Pelevin's Books

  • I see you've got a few Pelevin books on your shelf. How do you like him?
  • At some point I decided to read something of his, since everyone around me had already read him. Mass-market stuff, in a way.
  • Mass-market?
  • The first book was Empire V. And basically I changed my mind right away. Pelevin is really cool — in fiction form he smuggles in the problematic nature of consumerism.
  • You think that's why people read him?
  • No. His language is light and clear; deconstruction, demolition — it's all like being a teenager, when an adolescent tears down the worldview built by his parents so he can later build his own on the ruins. That's why young people love this kind of thing.
  • Young rebels.
  • Yes, but Pelevin can be dangerous. The trouble with postmodernism is that it only demolishes, while the building is left to the reader, and that's hard; a person turns into a misanthrope, a cynic, loses faith. But it's not Pelevin's fault — he's a genius.

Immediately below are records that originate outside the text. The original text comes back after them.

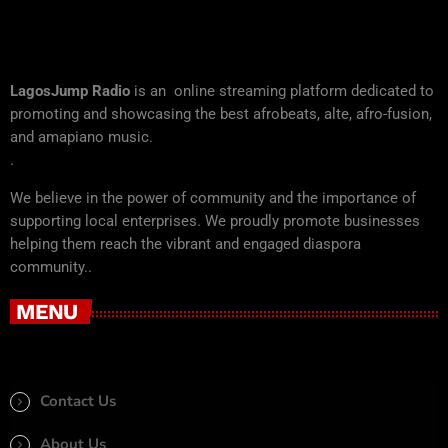
LagosJump Radio
is an online streaming platform dedicated to
promoting and showcasing the best afrobeats, alte, afro-fusion,
and amapiano music.
.
We believe in the power of community and the importance of
supporting local enterprises. We proudly promote businesses
helping them reach the vibrant and engaged diaspora
community..
MENU
Contact Us
About Us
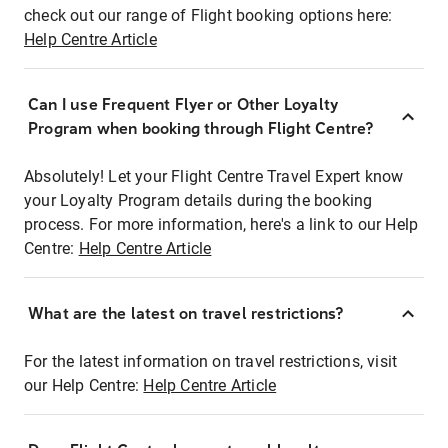
check out our range of Flight booking options here:
Help Centre Article
Can I use Frequent Flyer or Other Loyalty
Program when booking through Flight Centre?
Absolutely! Let your Flight Centre Travel Expert know
your Loyalty Program details during the booking
process. For more information, here's a link to our Help
Centre:
Help Centre Article
What are the latest on travel restrictions?
For the latest information on travel restrictions, visit
our Help Centre:
Help Centre Article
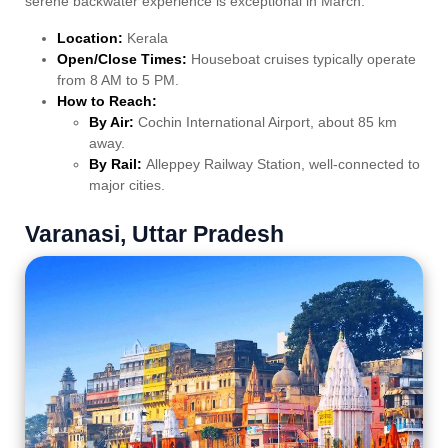
serene backwater experience is exceptional in March.
Location:
Kerala
Open/Close Times:
Houseboat cruises typically operate
from 8 AM to 5 PM.
How to Reach:
By Air:
Cochin International Airport, about 85 km
away.
By Rail:
Alleppey Railway Station, well-connected to
major cities.
Varanasi, Uttar Pradesh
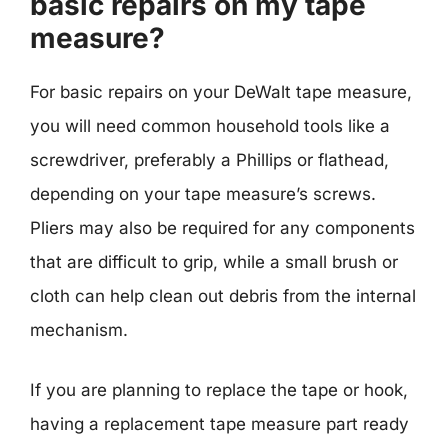
basic repairs on my tape
measure?
For basic repairs on your DeWalt tape measure,
you will need common household tools like a
screwdriver, preferably a Phillips or flathead,
depending on your tape measure’s screws.
Pliers may also be required for any components
that are difficult to grip, while a small brush or
cloth can help clean out debris from the internal
mechanism.
If you are planning to replace the tape or hook,
having a replacement tape measure part ready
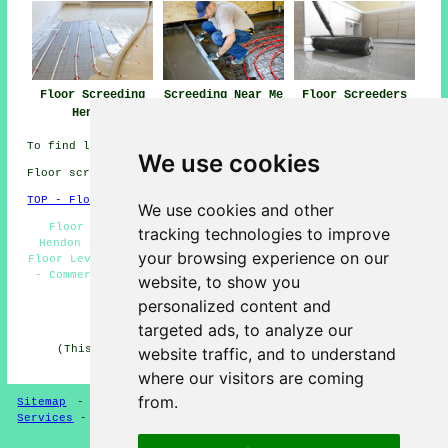
Floor Screeding
Screeding Near Me
Floor Screeders
Hendon
Hendon
To find local Hendon information check
here
We use cookies
Floor screeding in NW4 area, (dialling code 020).
TOP - Floor Screeding Hendon
We use cookies and other
Floor Screeding Companies Hendon - Floor Screeding
tracking technologies to improve
Hendon - Screeding Hendon - Screeding Quotes Hendon -
your browsing experience on our
Floor Levelling Hendon - Self-Levelling Screeding Hendon
- Commercial Screeding Hendon - Floor Screed Companies
website, to show you
Hendon - Fast-Dry Screeding Hendon
personalized content and
HOME - FLOOR SCREEDING UK
targeted ads, to analyze our
(This screeding Hendon content was created on 13-03-
website traffic, and to understand
2025)
where our visitors are coming
from.
Sitemap
-
Floor Screeding
-
New
-
Updated
-
Screeding
Services
-
Screeding Contractors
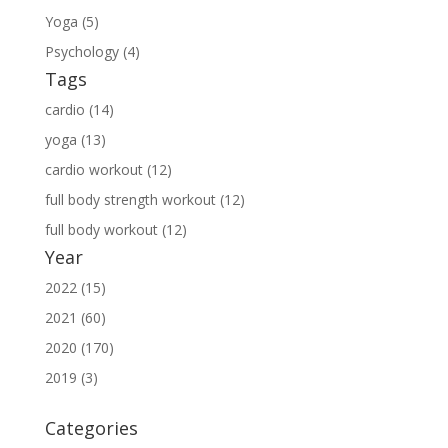
Yoga (5)
Psychology (4)
Tags
cardio (14)
yoga (13)
cardio workout (12)
full body strength workout (12)
full body workout (12)
Year
2022 (15)
2021 (60)
2020 (170)
2019 (3)
Categories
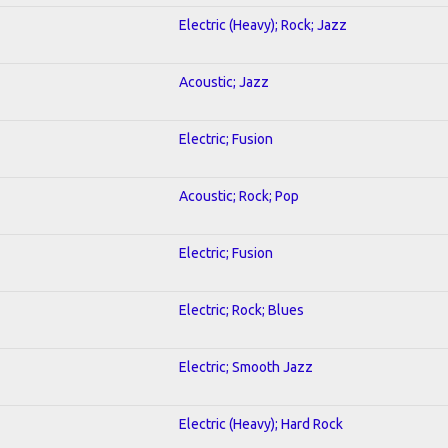
Electric (Heavy); Rock; Jazz
Acoustic; Jazz
Electric; Fusion
Acoustic; Rock; Pop
Electric; Fusion
Electric; Rock; Blues
Electric; Smooth Jazz
Electric (Heavy); Hard Rock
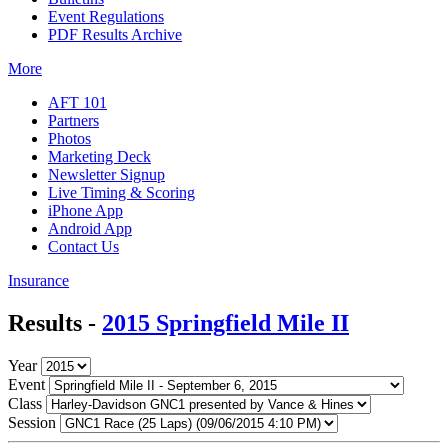
Event Regulations
PDF Results Archive
More
AFT 101
Partners
Photos
Marketing Deck
Newsletter Signup
Live Timing & Scoring
iPhone App
Android App
Contact Us
Insurance
Results -
2015 Springfield Mile II
Year
Event
Class
Session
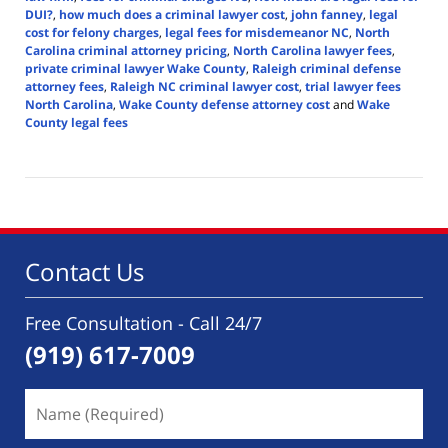
DUI?
,
how much does a criminal lawyer cost
,
john fanney
,
legal
cost for felony charges
,
legal fees for misdemeanor NC
,
North
Carolina criminal attorney pricing
,
North Carolina lawyer fees
,
private criminal lawyer Wake County
,
Raleigh criminal defense
attorney fees
,
Raleigh NC criminal lawyer cost
,
trial lawyer fees
North Carolina
,
Wake County defense attorney cost
and
Wake
County legal fees
Updated:
June
11,
2025
3:40
pm
Contact Us
Free Consultation - Call 24/7
(919) 617-7009
Name
(Required)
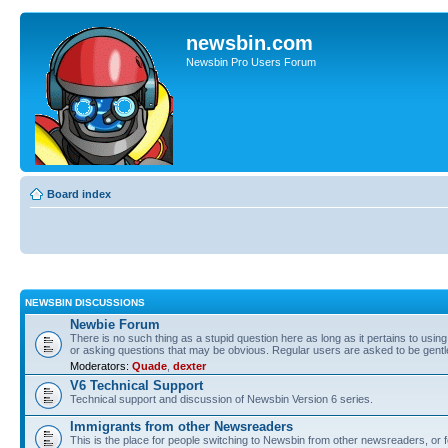
newsbin.com
Newsbin Pro Users Forum
Board index
NEWSBIN DISCUSSIONS
Newbie Forum
There is no such thing as a stupid question here as long as it pertains to usin
or asking questions that may be obvious. Regular users are asked to be gent
Moderators:
Quade
,
dexter
V6 Technical Support
Technical support and discussion of Newsbin Version 6 series.
Immigrants from other Newsreaders
This is the place for people switching to Newsbin from other newsreaders, or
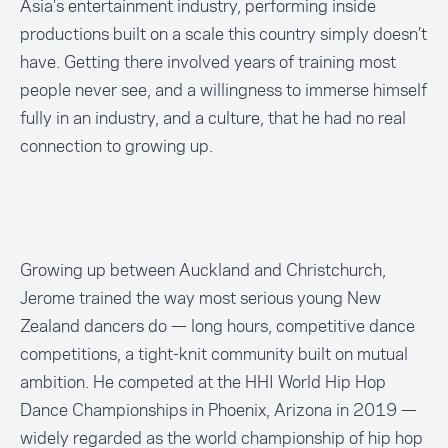
Asia’s entertainment industry, performing inside
productions built on a scale this country simply doesn’t
have. Getting there involved years of training most
people never see, and a willingness to immerse himself
fully in an industry, and a culture, that he had no real
connection to growing up.
Growing up between Auckland and Christchurch,
Jerome trained the way most serious young New
Zealand dancers do — long hours, competitive dance
competitions, a tight-knit community built on mutual
ambition. He competed at the HHI World Hip Hop
Dance Championships in Phoenix, Arizona in 2019 —
widely regarded as the world championship of hip hop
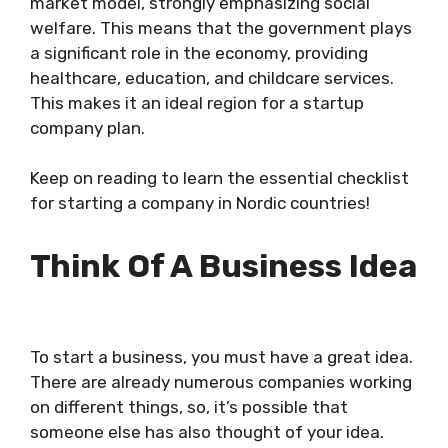
market model, strongly emphasizing social
welfare. This means that the government plays
a significant role in the economy, providing
healthcare, education, and childcare services.
This makes it an ideal region for a startup
company plan.
Keep on reading to learn the essential checklist
for starting a company in Nordic countries!
Think Of A Business Idea
To start a business, you must have a great idea.
There are already numerous companies working
on different things, so, it’s possible that
someone else has also thought of your idea.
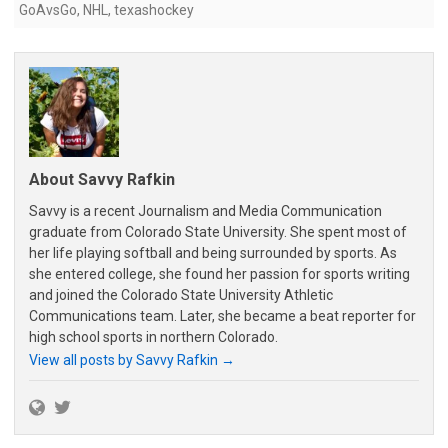
GoAvsGo
,
NHL
,
texashockey
About Savvy Rafkin
Savvy is a recent Journalism and Media Communication
graduate from Colorado State University. She spent most of
her life playing softball and being surrounded by sports. As
she entered college, she found her passion for sports writing
and joined the Colorado State University Athletic
Communications team. Later, she became a beat reporter for
high school sports in northern Colorado.
View all posts by Savvy Rafkin
→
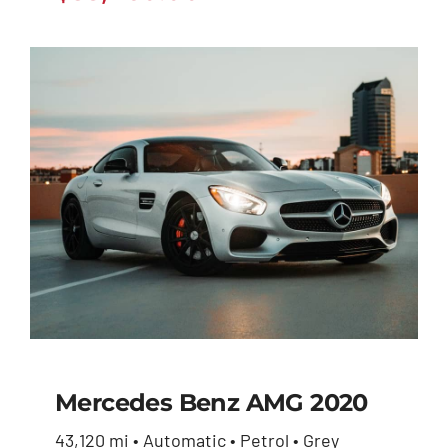
Mercedes Benz AMG 2020
43,120 mi • Automatic • Petrol • Grey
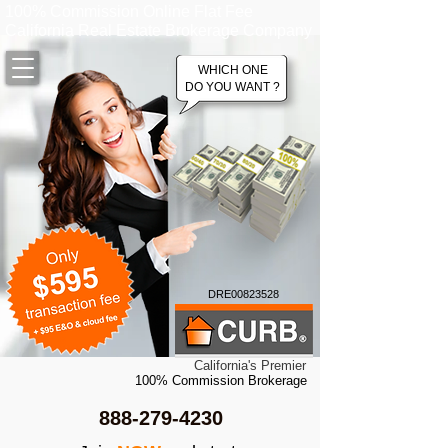
100% Commission Online Flat Fee
California Real Estate Brokerage Company
WHICH ONE
DO YOU WANT ?
DRE00823528
California's Premier
100% Commission Brokerage
888-279-4230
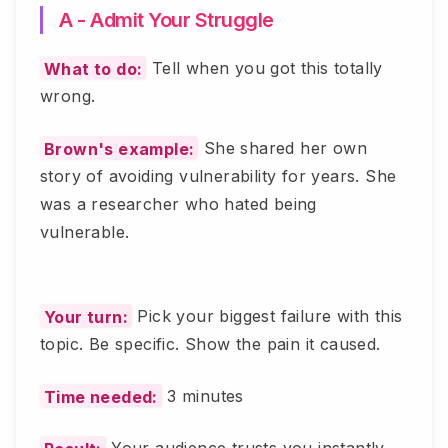
A - Admit Your Struggle
What to do:
Tell when you got this totally
wrong.
Brown's example:
She shared her own
story of avoiding vulnerability for years. She
was a researcher who hated being
vulnerable.
Your turn:
Pick your biggest failure with this
topic. Be specific. Show the pain it caused.
Time needed:
3 minutes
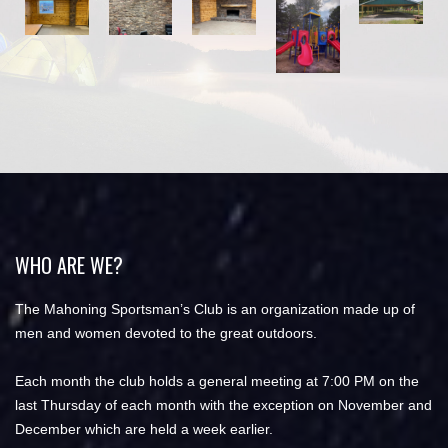
WHO ARE WE?
The Mahoning Sportsman’s Club is an organization made up of
men and women devoted to the great outdoors.
Each month the club holds a general meeting at 7:00 PM on the
last Thursday of each month with the exception on November and
December which are held a week earlier.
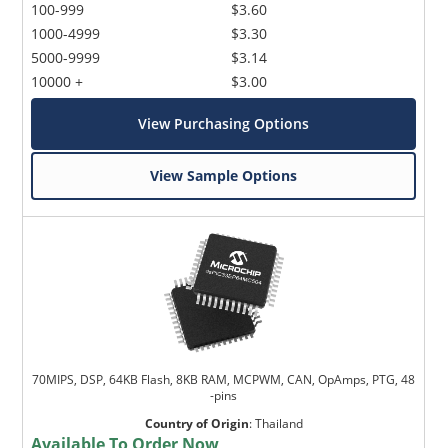
100-999
$3.60
1000-4999
$3.30
5000-9999
$3.14
10000 +
$3.00
View Purchasing Options
View Sample Options
70MIPS, DSP, 64KB Flash, 8KB RAM, MCPWM, CAN, OpAmps, PTG, 48
-pins
Country of Origin
:
Thailand
Available To Order Now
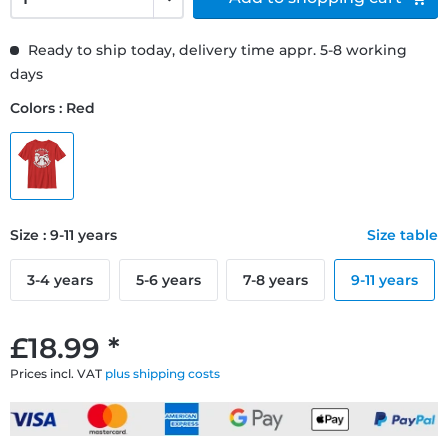
Ready to ship today, delivery time appr. 5-8 working
days
Colors : Red
Size : 9-11 years
Size table
3-4 years
5-6 years
7-8 years
9-11 years
£18.99 *
Prices incl. VAT
plus shipping costs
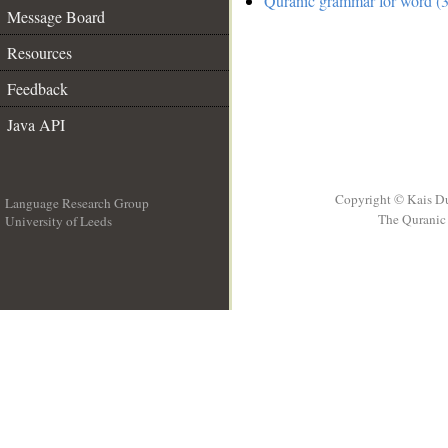
Quranic grammar for word (3
Message Board
Resources
Feedback
Java API
Copyright © Kais D
Language Research Group
The Quranic 
University of Leeds
__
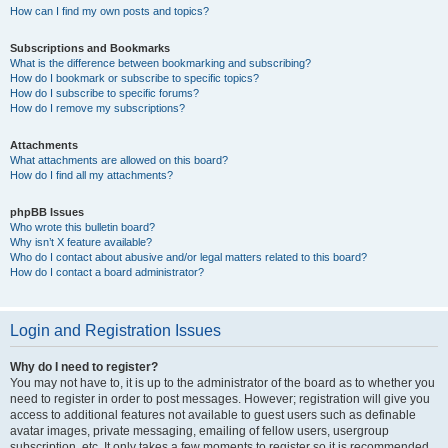
How can I find my own posts and topics?
Subscriptions and Bookmarks
What is the difference between bookmarking and subscribing?
How do I bookmark or subscribe to specific topics?
How do I subscribe to specific forums?
How do I remove my subscriptions?
Attachments
What attachments are allowed on this board?
How do I find all my attachments?
phpBB Issues
Who wrote this bulletin board?
Why isn’t X feature available?
Who do I contact about abusive and/or legal matters related to this board?
How do I contact a board administrator?
Login and Registration Issues
Why do I need to register?
You may not have to, it is up to the administrator of the board as to whether you
need to register in order to post messages. However; registration will give you
access to additional features not available to guest users such as definable
avatar images, private messaging, emailing of fellow users, usergroup
subscription, etc. It only takes a few moments to register so it is recommended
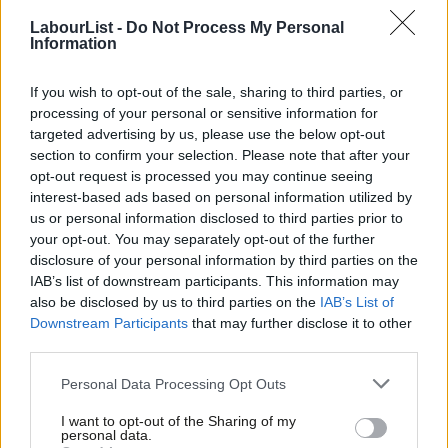
Aveek Bhattacharya
2 years ago
LabourList -
Do Not Process My Personal
Information
COMMENT
Andrew Gwynne: For the many, not the
If you wish to opt-out of the sale, sharing to third parties, or
few – 20 years on from the 1997
processing of your personal or sensitive information for
election
targeted advertising by us, please use the below opt-out
Andrew Gwynne
9 years ago
section to confirm your selection. Please note that after your
opt-out request is processed you may continue seeing
COMMENT
interest-based ads based on personal information utilized by
The new car smoking ban is a
Ab
landmark moment for public health
us or personal information disclosed to third parties prior to
Labou
your opt-out. You may separately opt-out of the further
Andrew Gwynne
10 years ago
×
disclosure of your personal information by third parties on the
Subs
IAB’s list of downstream participants. This information may
COMMENT
Frien
Why we should support a smoking ban
also be disclosed by us to third parties on the
IAB’s List of
Labou
in London’s public spaces
Downstream Participants
that may further disclose it to other
third parties.
Fan
Tessa Jowell
11 years ago
Cab
Personal Data Processing Opt Outs
COMMENT
Tri
Children deserve protection from
I want to opt-out of the Sharing of my
passive smoking
M
personal data.
Become a Friend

  • And how do you rebuild yourself?
  • For that you at least need to know that rebuilding is necessary. Besides Pelevin there are plenty of relatively simple philosophers raising similar themes — Baudrillard, for instance. And if you've got the stamina, then Deleuze, Foucault.
  • Come on, are young people really going to read that?
  • The ones who read Pelevin will; the ones who don't, don't need to.